▸ **Collected data**

++++

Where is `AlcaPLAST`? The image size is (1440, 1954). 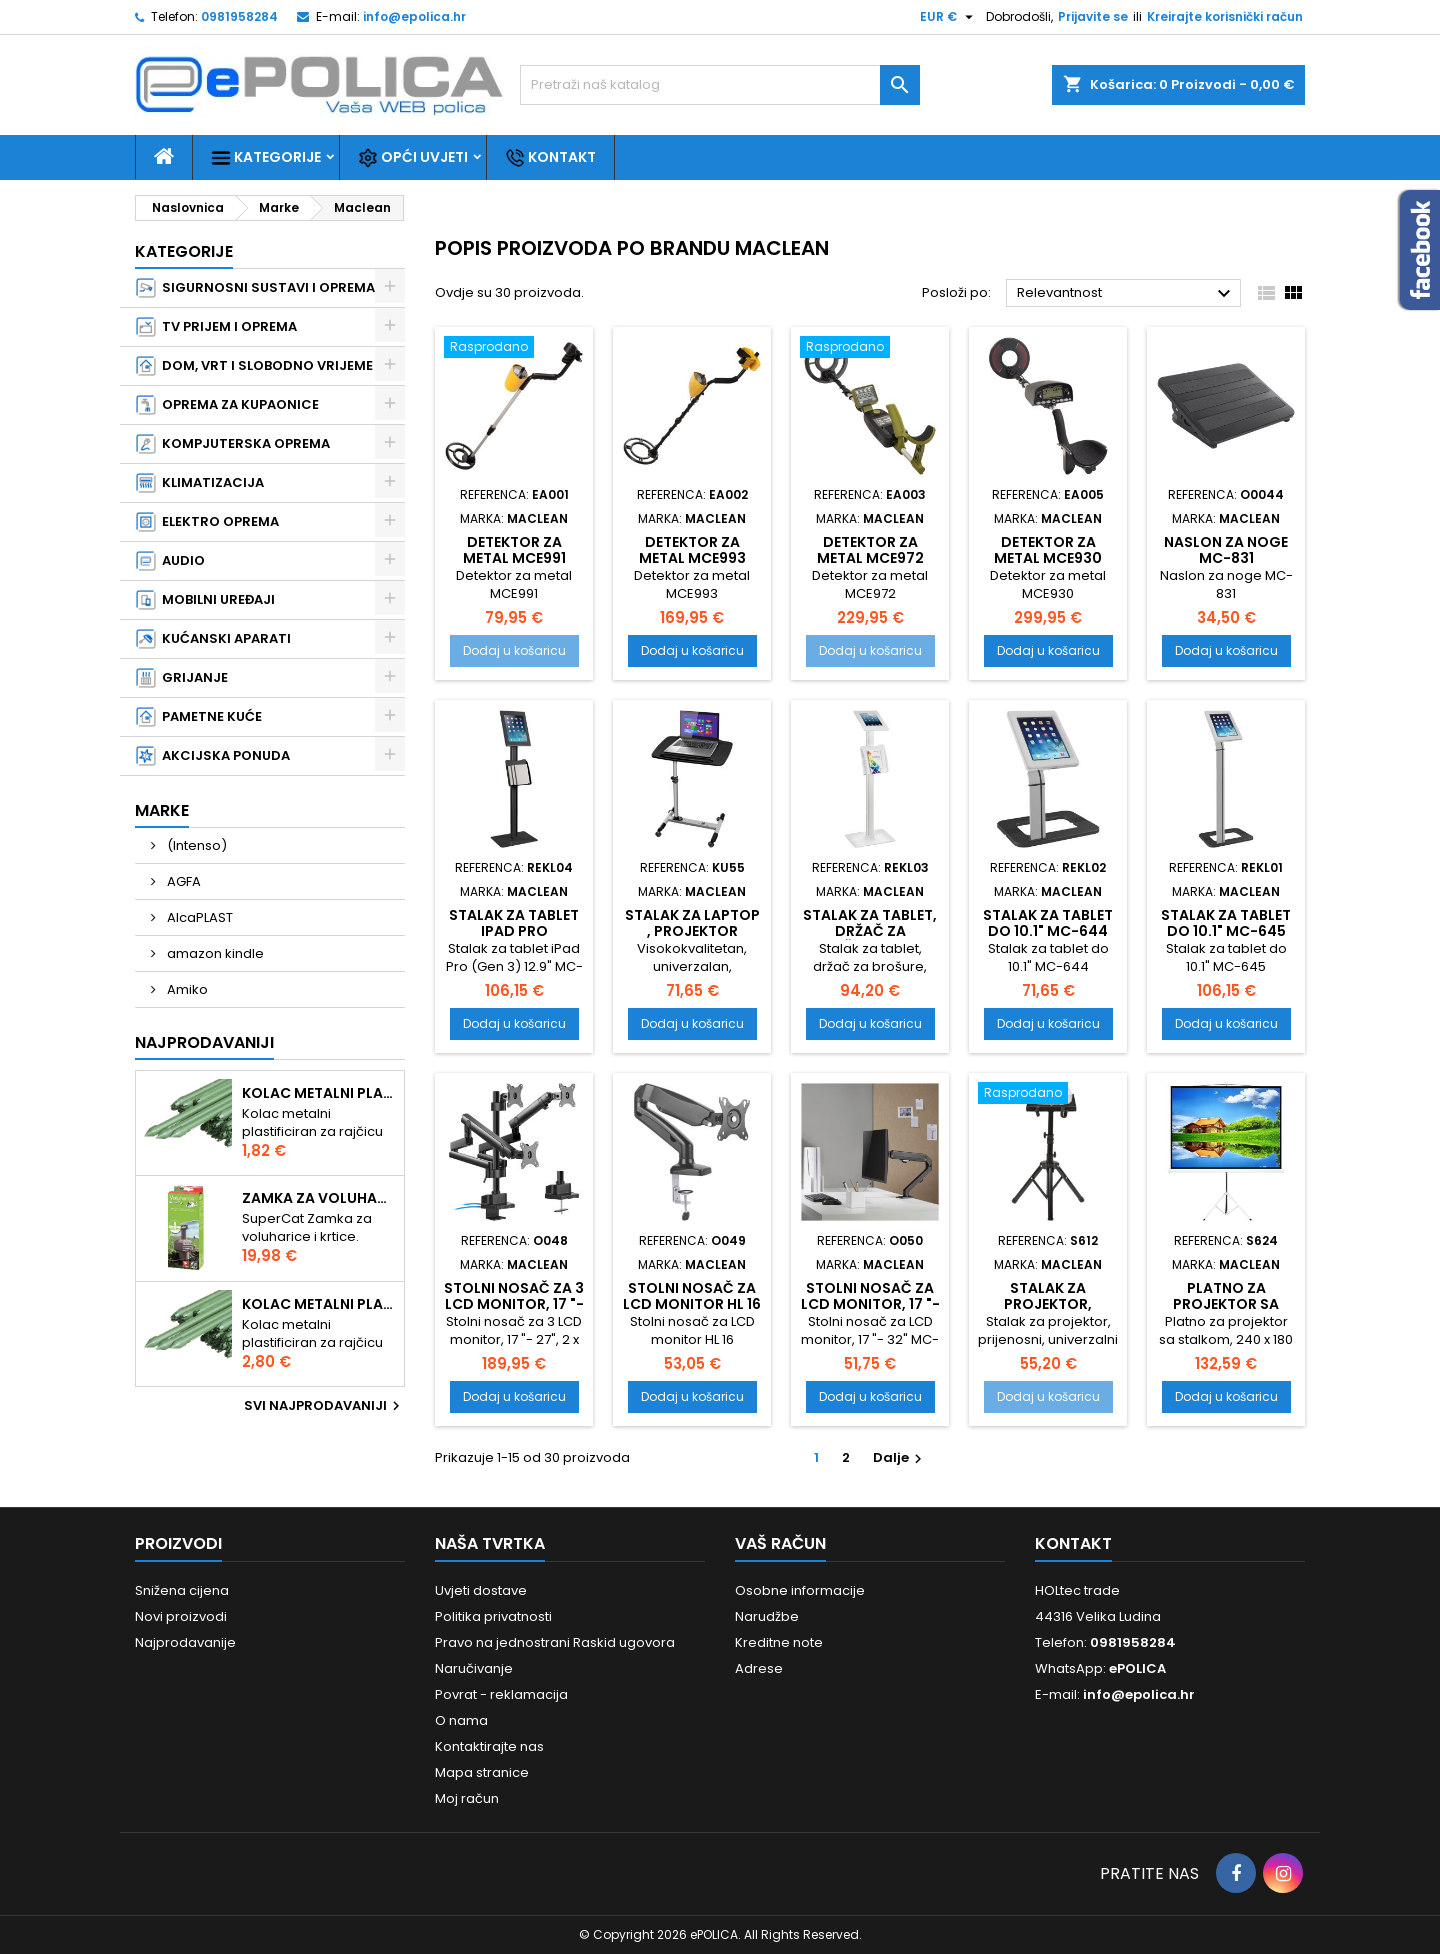 AlcaPLAST is located at coordinates (198, 917).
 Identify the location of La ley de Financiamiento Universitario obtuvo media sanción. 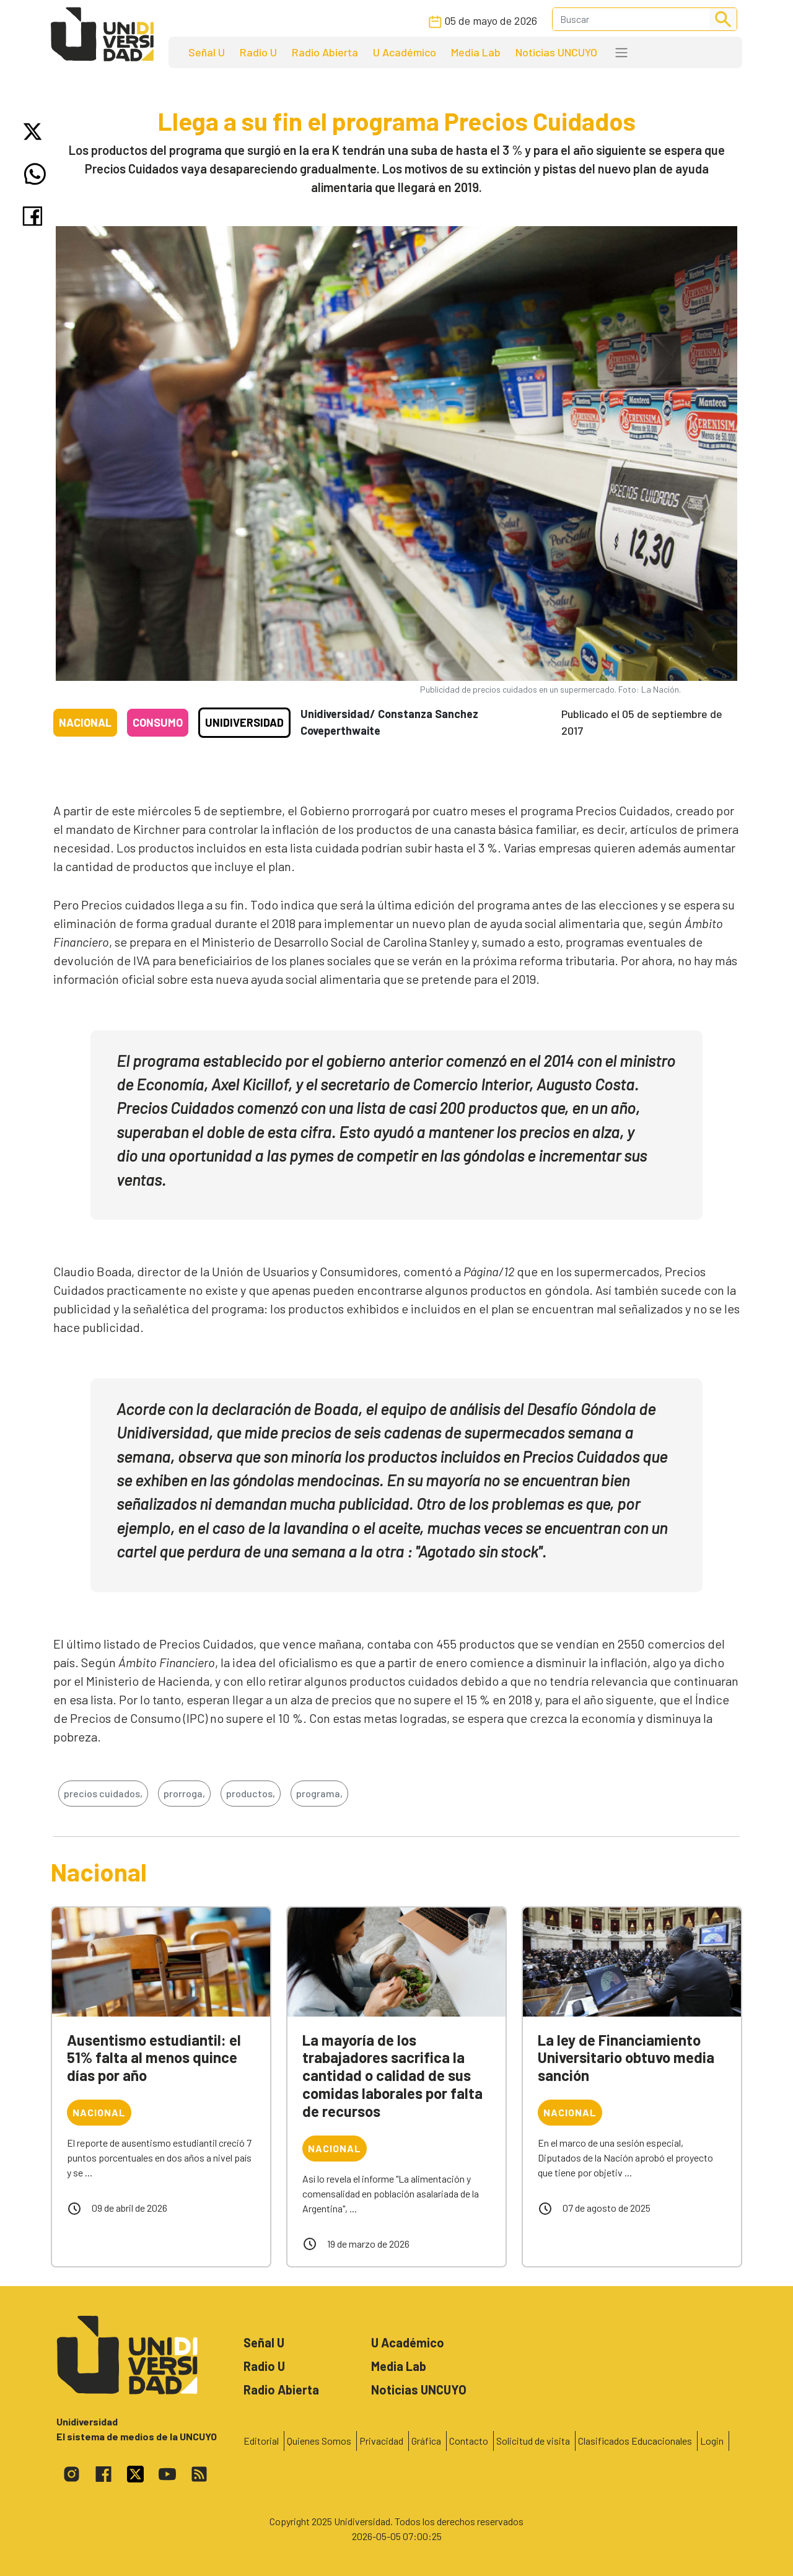
(626, 2058).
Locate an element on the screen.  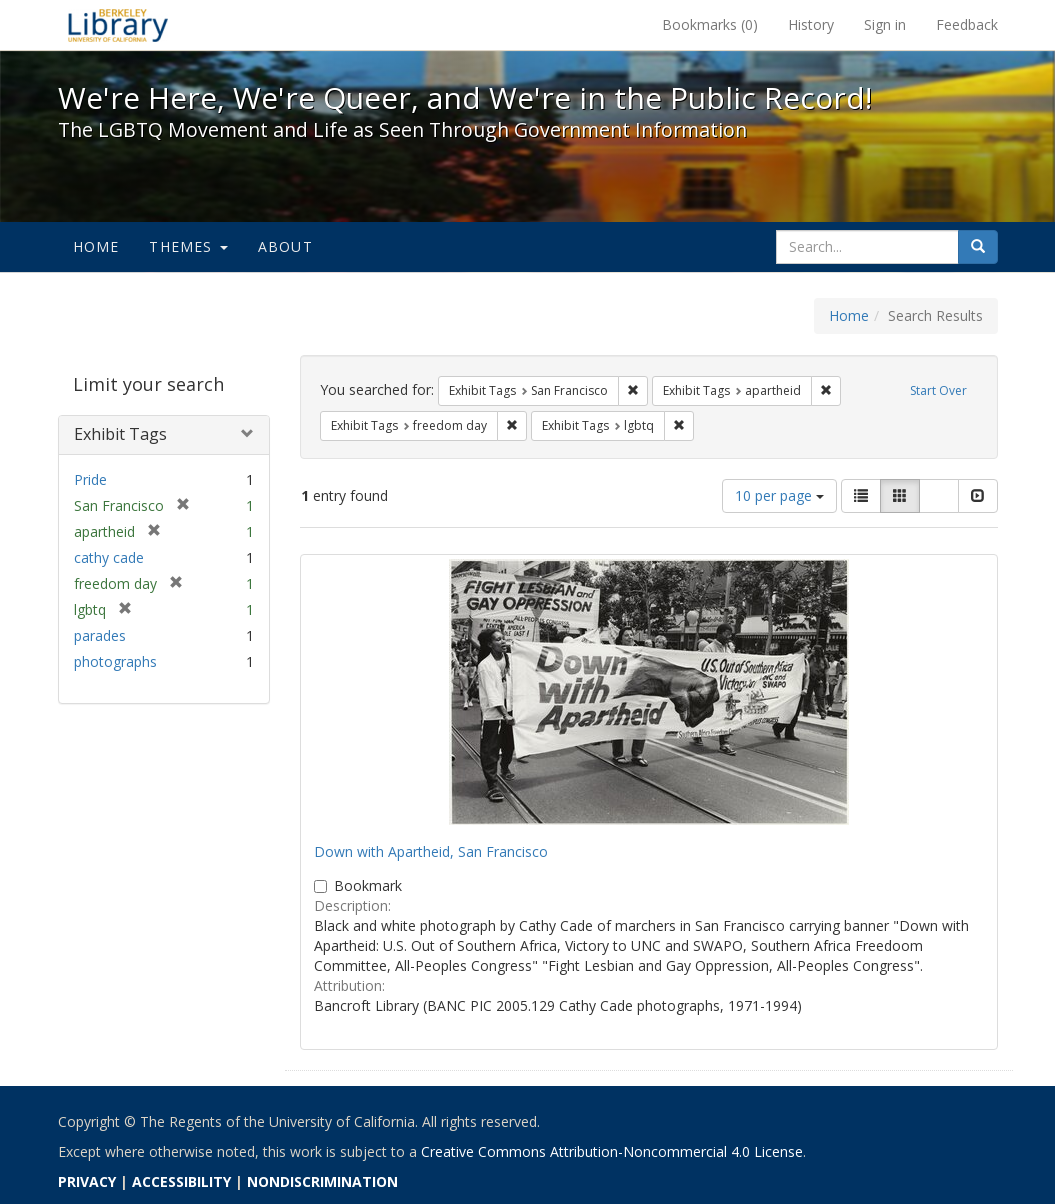
Pride is located at coordinates (90, 479).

++++

▸ **DESCRIPTION OF THE TASK**
A verbatim copy is needed of the lines running from the line with "Identify the location" to the end of the data above, both included. Keep the pictures out of it.

▸ **RESPONSE TO THE EXERCISE**
 Identify the location of La ley de Financiamiento Universitario obtuvo media sanción. 
(626, 2058).
Locate an element on the screen.  
Pride is located at coordinates (90, 479).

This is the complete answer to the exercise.